Expositions / Salons
19
Sep
2021

C’est la tradition, après un saut à l’Espace Dominique Bagouet

(voir Abdoulaye Konaté : Lune bleue à Montpellier, Espace Dominique Bagouet), on file au Pavillon Populaire pour contempler exactement le genre d’exposition qui met en lumière un monde barge, irrécupérable, déjà fini mais qui par une sorte de miracle maléfique sait se montrer beau dans toute son horreur.

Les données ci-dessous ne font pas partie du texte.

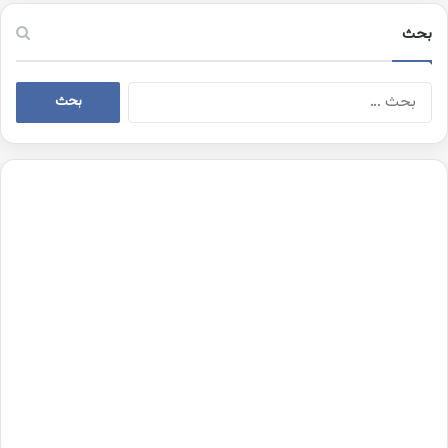
بحث
البحث
عن: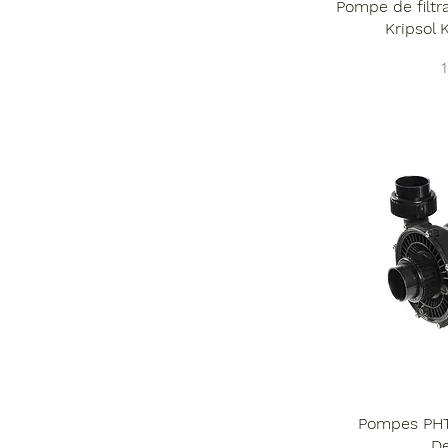
Pompe de filtra
Kripsol 
P
Pompes PHT
D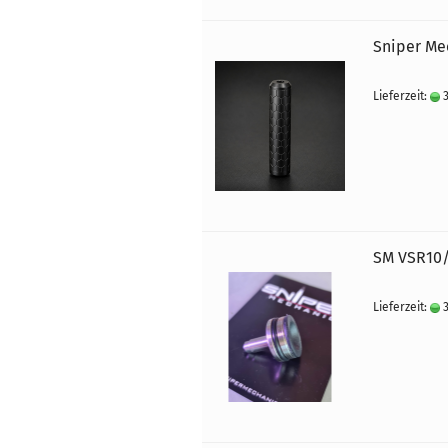
Sniper Me
Lieferzeit:
3
SM VSR10/
Lieferzeit:
3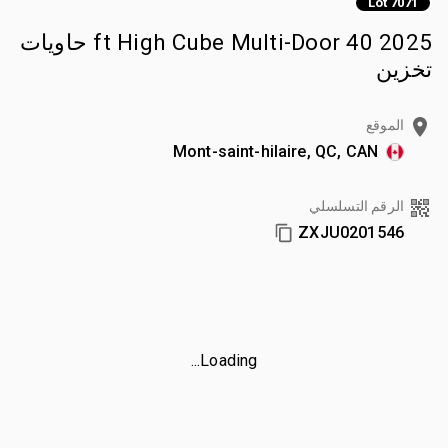
Lot 7071
2025 40 ft High Cube Multi-Door حاويات
تخزين
الموقع
Mont-saint-hilaire, QC, CAN
الرقم التسلسلي
ZXJU0201546
Loading...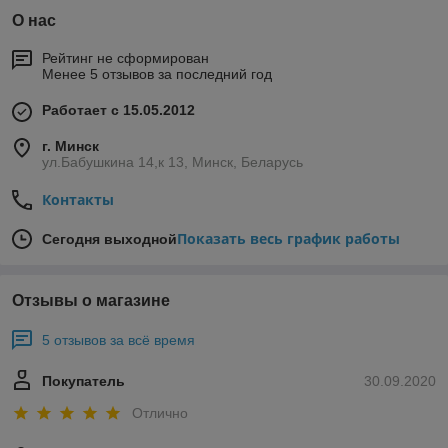
О нас
Рейтинг не сформирован
Менее 5 отзывов за последний год
Работает с 15.05.2012
г. Минск
ул.Бабушкина 14,к 13, Минск, Беларусь
Контакты
Показать весь график работы
Сегодня выходной
Отзывы о магазине
5 отзывов за всё время
Покупатель
30.09.2020
Отлично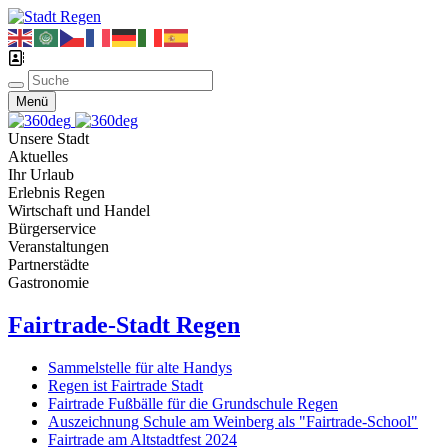
Menü
Unsere Stadt
Aktuelles
Ihr Urlaub
Erlebnis Regen
Wirtschaft und Handel
Bürgerservice
Veranstaltungen
Partnerstädte
Gastronomie
Fairtrade-Stadt Regen
Sammelstelle für alte Handys
Regen ist Fairtrade Stadt
Fairtrade Fußbälle für die Grundschule Regen
Auszeichnung Schule am Weinberg als "Fairtrade-School"
Fairtrade am Altstadtfest 2024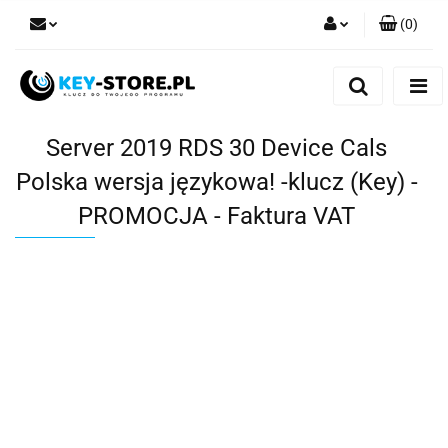
(
0
)
Zaloguj się
Zarejestruj się
Dodaj zgłoszenie
Server 2019 RDS 30 Device Cals
Polska wersja językowa! -klucz (Key) -
PROMOCJA - Faktura VAT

Les photos d’Edward Burtynsky exposent les activités humaines qui détruisent un monde entier grand à grand (petit à petit ne suffit pas pour illustrer la broyeuse qu’est l’humanité pour son propre nid), et l'ironie que les clichés de marées noires soient magnifiques est tragique, toutes ces saloperies d'extractions gigantesques, ces putains de barrages pour lesquels on tue les castors, ces inepties énergétiques fossiles, l’urbanisation tarée, les cultures antinaturelles, la fonte effrénée des glaces, les réseaux obsolètes du trafic commercial, les constructions irrationnelles, toutes ces raisons de la prochaine mort du monde que l'on ne pourra pas dire qu'on a pas vue arriver, amène une question simple : comment peut-on mettre autant de moyens dans la destruction quand on se réunit à grand frais (oui, c’est ça, le magasin) pour distribuer des miettes aux soubresauts écologiques ? Comment s’étonner ensuite de la colère des sacrifiés ?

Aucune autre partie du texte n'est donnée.